Problem:
Each record that follows must be reproduced exactly.

Given records:
# # # # #

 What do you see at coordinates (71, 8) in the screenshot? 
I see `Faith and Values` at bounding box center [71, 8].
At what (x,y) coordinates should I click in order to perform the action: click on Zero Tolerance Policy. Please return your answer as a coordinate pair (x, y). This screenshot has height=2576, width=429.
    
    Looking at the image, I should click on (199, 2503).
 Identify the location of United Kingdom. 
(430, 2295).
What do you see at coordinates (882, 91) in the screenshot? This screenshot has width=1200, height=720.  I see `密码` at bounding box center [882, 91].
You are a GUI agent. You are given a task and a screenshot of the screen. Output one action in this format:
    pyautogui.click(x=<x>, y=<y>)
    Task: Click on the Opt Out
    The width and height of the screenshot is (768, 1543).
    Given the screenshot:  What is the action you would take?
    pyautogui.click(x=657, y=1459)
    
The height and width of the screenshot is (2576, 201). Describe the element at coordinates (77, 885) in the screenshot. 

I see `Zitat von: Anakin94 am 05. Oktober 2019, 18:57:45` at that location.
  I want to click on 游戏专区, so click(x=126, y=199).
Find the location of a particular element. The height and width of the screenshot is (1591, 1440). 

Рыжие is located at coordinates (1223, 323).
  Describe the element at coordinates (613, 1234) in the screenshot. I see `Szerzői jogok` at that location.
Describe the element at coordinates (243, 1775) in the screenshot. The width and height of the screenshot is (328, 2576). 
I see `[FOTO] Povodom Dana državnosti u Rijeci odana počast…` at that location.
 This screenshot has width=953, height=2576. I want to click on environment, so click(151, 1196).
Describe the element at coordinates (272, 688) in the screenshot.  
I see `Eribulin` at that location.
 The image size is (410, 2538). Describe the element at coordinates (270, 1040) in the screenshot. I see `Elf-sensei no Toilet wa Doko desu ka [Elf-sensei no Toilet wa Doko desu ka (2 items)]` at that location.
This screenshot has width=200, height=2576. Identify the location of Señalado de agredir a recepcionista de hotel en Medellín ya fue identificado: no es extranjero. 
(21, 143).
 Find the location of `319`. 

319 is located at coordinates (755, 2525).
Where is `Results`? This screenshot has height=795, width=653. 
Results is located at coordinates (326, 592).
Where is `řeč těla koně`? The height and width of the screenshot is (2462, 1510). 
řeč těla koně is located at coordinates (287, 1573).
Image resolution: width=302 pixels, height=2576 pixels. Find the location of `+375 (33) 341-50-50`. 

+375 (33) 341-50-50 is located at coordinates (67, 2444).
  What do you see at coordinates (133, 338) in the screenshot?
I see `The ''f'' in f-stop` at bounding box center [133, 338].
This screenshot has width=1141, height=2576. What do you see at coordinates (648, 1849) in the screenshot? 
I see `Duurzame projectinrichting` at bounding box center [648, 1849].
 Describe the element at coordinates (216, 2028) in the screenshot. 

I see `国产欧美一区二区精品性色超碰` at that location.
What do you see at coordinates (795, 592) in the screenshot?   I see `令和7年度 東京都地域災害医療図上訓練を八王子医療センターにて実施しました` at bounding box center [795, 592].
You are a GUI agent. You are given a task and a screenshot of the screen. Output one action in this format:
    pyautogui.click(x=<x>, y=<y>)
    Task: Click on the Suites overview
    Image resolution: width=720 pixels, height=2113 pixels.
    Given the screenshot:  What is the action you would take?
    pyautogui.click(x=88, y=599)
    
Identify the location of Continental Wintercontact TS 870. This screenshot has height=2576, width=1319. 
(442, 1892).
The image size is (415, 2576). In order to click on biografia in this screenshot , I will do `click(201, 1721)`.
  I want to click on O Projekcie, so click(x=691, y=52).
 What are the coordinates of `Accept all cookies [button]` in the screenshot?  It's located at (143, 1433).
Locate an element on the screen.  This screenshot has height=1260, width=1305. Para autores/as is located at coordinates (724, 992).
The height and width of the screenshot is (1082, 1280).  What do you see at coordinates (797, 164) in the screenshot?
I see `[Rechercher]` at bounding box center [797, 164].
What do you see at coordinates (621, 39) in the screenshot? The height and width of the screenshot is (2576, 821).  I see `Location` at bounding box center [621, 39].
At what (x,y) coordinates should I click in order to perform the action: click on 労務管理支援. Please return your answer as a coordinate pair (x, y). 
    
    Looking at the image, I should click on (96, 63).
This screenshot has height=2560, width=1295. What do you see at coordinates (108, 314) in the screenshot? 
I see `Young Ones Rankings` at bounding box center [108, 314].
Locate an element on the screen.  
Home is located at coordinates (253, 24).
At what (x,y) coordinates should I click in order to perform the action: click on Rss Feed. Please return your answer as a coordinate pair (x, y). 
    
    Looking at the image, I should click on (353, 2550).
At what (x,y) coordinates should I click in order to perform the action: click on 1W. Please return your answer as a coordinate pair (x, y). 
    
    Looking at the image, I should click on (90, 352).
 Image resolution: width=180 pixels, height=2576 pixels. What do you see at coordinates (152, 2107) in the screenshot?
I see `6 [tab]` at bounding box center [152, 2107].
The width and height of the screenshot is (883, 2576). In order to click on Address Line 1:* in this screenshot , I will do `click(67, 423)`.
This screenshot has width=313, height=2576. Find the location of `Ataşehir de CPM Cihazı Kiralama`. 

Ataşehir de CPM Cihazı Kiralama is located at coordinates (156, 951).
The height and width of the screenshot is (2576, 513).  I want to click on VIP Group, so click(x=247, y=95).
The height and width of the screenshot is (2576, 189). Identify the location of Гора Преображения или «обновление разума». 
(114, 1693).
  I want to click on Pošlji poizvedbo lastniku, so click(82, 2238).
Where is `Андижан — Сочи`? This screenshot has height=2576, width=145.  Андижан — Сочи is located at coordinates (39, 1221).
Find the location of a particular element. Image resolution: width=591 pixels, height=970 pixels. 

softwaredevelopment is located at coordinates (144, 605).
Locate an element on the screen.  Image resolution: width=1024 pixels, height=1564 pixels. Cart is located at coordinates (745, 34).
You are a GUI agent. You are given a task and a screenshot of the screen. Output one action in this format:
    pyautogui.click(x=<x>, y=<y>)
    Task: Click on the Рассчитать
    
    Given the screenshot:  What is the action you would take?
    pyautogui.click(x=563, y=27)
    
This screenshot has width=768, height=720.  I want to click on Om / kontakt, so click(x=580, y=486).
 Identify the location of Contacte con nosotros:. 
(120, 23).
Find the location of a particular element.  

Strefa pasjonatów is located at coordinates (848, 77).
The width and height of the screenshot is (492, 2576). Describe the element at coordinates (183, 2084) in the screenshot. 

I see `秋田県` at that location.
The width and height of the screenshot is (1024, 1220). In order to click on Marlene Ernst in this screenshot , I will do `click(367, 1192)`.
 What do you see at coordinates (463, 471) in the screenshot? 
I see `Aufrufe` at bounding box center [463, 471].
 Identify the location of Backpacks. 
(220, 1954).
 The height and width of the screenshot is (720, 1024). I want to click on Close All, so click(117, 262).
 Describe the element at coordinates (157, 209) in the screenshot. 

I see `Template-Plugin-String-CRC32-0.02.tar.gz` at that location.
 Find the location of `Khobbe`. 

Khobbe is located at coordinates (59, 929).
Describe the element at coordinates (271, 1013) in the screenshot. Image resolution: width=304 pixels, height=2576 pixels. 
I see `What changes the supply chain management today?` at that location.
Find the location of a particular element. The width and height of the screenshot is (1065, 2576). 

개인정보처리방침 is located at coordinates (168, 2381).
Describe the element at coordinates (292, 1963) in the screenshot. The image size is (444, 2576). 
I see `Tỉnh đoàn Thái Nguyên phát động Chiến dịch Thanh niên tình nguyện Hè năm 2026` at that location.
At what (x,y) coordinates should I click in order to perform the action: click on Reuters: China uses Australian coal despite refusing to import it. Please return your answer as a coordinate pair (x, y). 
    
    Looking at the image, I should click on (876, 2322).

# # # # #

Response below:
 What do you see at coordinates (71, 8) in the screenshot? 
I see `Faith and Values` at bounding box center [71, 8].
At what (x,y) coordinates should I click in order to perform the action: click on Zero Tolerance Policy. Please return your answer as a coordinate pair (x, y). This screenshot has height=2576, width=429.
    
    Looking at the image, I should click on (199, 2503).
 Identify the location of United Kingdom. 
(430, 2295).
What do you see at coordinates (882, 91) in the screenshot? This screenshot has width=1200, height=720.  I see `密码` at bounding box center [882, 91].
You are a GUI agent. You are given a task and a screenshot of the screen. Output one action in this format:
    pyautogui.click(x=<x>, y=<y>)
    Task: Click on the Opt Out
    The width and height of the screenshot is (768, 1543).
    Given the screenshot:  What is the action you would take?
    pyautogui.click(x=657, y=1459)
    
The height and width of the screenshot is (2576, 201). Describe the element at coordinates (77, 885) in the screenshot. 

I see `Zitat von: Anakin94 am 05. Oktober 2019, 18:57:45` at that location.
  I want to click on 游戏专区, so click(x=126, y=199).
Find the location of a particular element. The height and width of the screenshot is (1591, 1440). 

Рыжие is located at coordinates (1223, 323).
  Describe the element at coordinates (613, 1234) in the screenshot. I see `Szerzői jogok` at that location.
Describe the element at coordinates (243, 1775) in the screenshot. The width and height of the screenshot is (328, 2576). 
I see `[FOTO] Povodom Dana državnosti u Rijeci odana počast…` at that location.
 This screenshot has width=953, height=2576. I want to click on environment, so click(151, 1196).
Describe the element at coordinates (272, 688) in the screenshot.  
I see `Eribulin` at that location.
 The image size is (410, 2538). Describe the element at coordinates (270, 1040) in the screenshot. I see `Elf-sensei no Toilet wa Doko desu ka [Elf-sensei no Toilet wa Doko desu ka (2 items)]` at that location.
This screenshot has width=200, height=2576. Identify the location of Señalado de agredir a recepcionista de hotel en Medellín ya fue identificado: no es extranjero. 
(21, 143).
 Find the location of `319`. 

319 is located at coordinates (755, 2525).
Where is `Results`? This screenshot has height=795, width=653. 
Results is located at coordinates (326, 592).
Where is `řeč těla koně`? The height and width of the screenshot is (2462, 1510). 
řeč těla koně is located at coordinates (287, 1573).
Image resolution: width=302 pixels, height=2576 pixels. Find the location of `+375 (33) 341-50-50`. 

+375 (33) 341-50-50 is located at coordinates (67, 2444).
  What do you see at coordinates (133, 338) in the screenshot?
I see `The ''f'' in f-stop` at bounding box center [133, 338].
This screenshot has width=1141, height=2576. What do you see at coordinates (648, 1849) in the screenshot? 
I see `Duurzame projectinrichting` at bounding box center [648, 1849].
 Describe the element at coordinates (216, 2028) in the screenshot. 

I see `国产欧美一区二区精品性色超碰` at that location.
What do you see at coordinates (795, 592) in the screenshot?   I see `令和7年度 東京都地域災害医療図上訓練を八王子医療センターにて実施しました` at bounding box center [795, 592].
You are a GUI agent. You are given a task and a screenshot of the screen. Output one action in this format:
    pyautogui.click(x=<x>, y=<y>)
    Task: Click on the Suites overview
    Image resolution: width=720 pixels, height=2113 pixels.
    Given the screenshot:  What is the action you would take?
    pyautogui.click(x=88, y=599)
    
Identify the location of Continental Wintercontact TS 870. This screenshot has height=2576, width=1319. 
(442, 1892).
The image size is (415, 2576). In order to click on biografia in this screenshot , I will do `click(201, 1721)`.
  I want to click on O Projekcie, so click(x=691, y=52).
 What are the coordinates of `Accept all cookies [button]` in the screenshot?  It's located at (143, 1433).
Locate an element on the screen.  This screenshot has height=1260, width=1305. Para autores/as is located at coordinates (724, 992).
The height and width of the screenshot is (1082, 1280).  What do you see at coordinates (797, 164) in the screenshot?
I see `[Rechercher]` at bounding box center [797, 164].
What do you see at coordinates (621, 39) in the screenshot? The height and width of the screenshot is (2576, 821).  I see `Location` at bounding box center [621, 39].
At what (x,y) coordinates should I click in order to perform the action: click on 労務管理支援. Please return your answer as a coordinate pair (x, y). 
    
    Looking at the image, I should click on (96, 63).
This screenshot has height=2560, width=1295. What do you see at coordinates (108, 314) in the screenshot? 
I see `Young Ones Rankings` at bounding box center [108, 314].
Locate an element on the screen.  
Home is located at coordinates (253, 24).
At what (x,y) coordinates should I click in order to perform the action: click on Rss Feed. Please return your answer as a coordinate pair (x, y). 
    
    Looking at the image, I should click on (353, 2550).
At what (x,y) coordinates should I click in order to perform the action: click on 1W. Please return your answer as a coordinate pair (x, y). 
    
    Looking at the image, I should click on (90, 352).
 Image resolution: width=180 pixels, height=2576 pixels. What do you see at coordinates (152, 2107) in the screenshot?
I see `6 [tab]` at bounding box center [152, 2107].
The width and height of the screenshot is (883, 2576). In order to click on Address Line 1:* in this screenshot , I will do `click(67, 423)`.
This screenshot has width=313, height=2576. Find the location of `Ataşehir de CPM Cihazı Kiralama`. 

Ataşehir de CPM Cihazı Kiralama is located at coordinates (156, 951).
The height and width of the screenshot is (2576, 513).  I want to click on VIP Group, so click(x=247, y=95).
The height and width of the screenshot is (2576, 189). Identify the location of Гора Преображения или «обновление разума». 
(114, 1693).
  I want to click on Pošlji poizvedbo lastniku, so click(82, 2238).
Where is `Андижан — Сочи`? This screenshot has height=2576, width=145.  Андижан — Сочи is located at coordinates (39, 1221).
Find the location of a particular element. Image resolution: width=591 pixels, height=970 pixels. 

softwaredevelopment is located at coordinates (144, 605).
Locate an element on the screen.  Image resolution: width=1024 pixels, height=1564 pixels. Cart is located at coordinates (745, 34).
You are a GUI agent. You are given a task and a screenshot of the screen. Output one action in this format:
    pyautogui.click(x=<x>, y=<y>)
    Task: Click on the Рассчитать
    
    Given the screenshot:  What is the action you would take?
    pyautogui.click(x=563, y=27)
    
This screenshot has width=768, height=720.  I want to click on Om / kontakt, so click(x=580, y=486).
 Identify the location of Contacte con nosotros:. 
(120, 23).
Find the location of a particular element.  

Strefa pasjonatów is located at coordinates (848, 77).
The width and height of the screenshot is (492, 2576). Describe the element at coordinates (183, 2084) in the screenshot. 

I see `秋田県` at that location.
The width and height of the screenshot is (1024, 1220). In order to click on Marlene Ernst in this screenshot , I will do `click(367, 1192)`.
 What do you see at coordinates (463, 471) in the screenshot? 
I see `Aufrufe` at bounding box center [463, 471].
 Identify the location of Backpacks. 
(220, 1954).
 The height and width of the screenshot is (720, 1024). I want to click on Close All, so click(117, 262).
 Describe the element at coordinates (157, 209) in the screenshot. 

I see `Template-Plugin-String-CRC32-0.02.tar.gz` at that location.
 Find the location of `Khobbe`. 

Khobbe is located at coordinates (59, 929).
Describe the element at coordinates (271, 1013) in the screenshot. Image resolution: width=304 pixels, height=2576 pixels. 
I see `What changes the supply chain management today?` at that location.
Find the location of a particular element. The width and height of the screenshot is (1065, 2576). 

개인정보처리방침 is located at coordinates (168, 2381).
Describe the element at coordinates (292, 1963) in the screenshot. The image size is (444, 2576). 
I see `Tỉnh đoàn Thái Nguyên phát động Chiến dịch Thanh niên tình nguyện Hè năm 2026` at that location.
At what (x,y) coordinates should I click in order to perform the action: click on Reuters: China uses Australian coal despite refusing to import it. Please return your answer as a coordinate pair (x, y). 
    
    Looking at the image, I should click on (876, 2322).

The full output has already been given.